CAft Supports Government Plan to Strengthen Control Over State Participations The Financial Supervision Board of Aruba (CAft) considers it a positive development that Aruba intends to become the first country in the Caribbean part of the Kingdom to introduce a clear policy for the management of government participations and dividend distributions.
According to CAft, this policy — together with a new Corporate Governance Code — can help Aruba identify financial risks within state-owned companies at an earlier stage and improve both financial returns and social impact. However, CAft stressed that the effectiveness of this framework depends on proper implementation and consistent application in practice.

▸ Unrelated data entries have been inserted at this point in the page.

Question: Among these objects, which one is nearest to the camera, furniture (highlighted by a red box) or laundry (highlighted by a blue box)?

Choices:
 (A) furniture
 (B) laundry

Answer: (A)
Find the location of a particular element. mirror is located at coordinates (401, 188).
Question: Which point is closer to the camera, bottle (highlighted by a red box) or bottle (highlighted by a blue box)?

Policy on Government Participations
Companies in which the government holds shares are important for the country, but they also present financial risks. CAft referred to several examples:
-
Aruba Wastewater Sustainable Solutions (AWSS) intended to take on unnecessarily expensive loans.
-
Utilities Aruba distributed dividends without shareholder approval.
-
Financing and dismantling projects related to the Aruba Refinery (RdA) were carried out under unfavorable conditions.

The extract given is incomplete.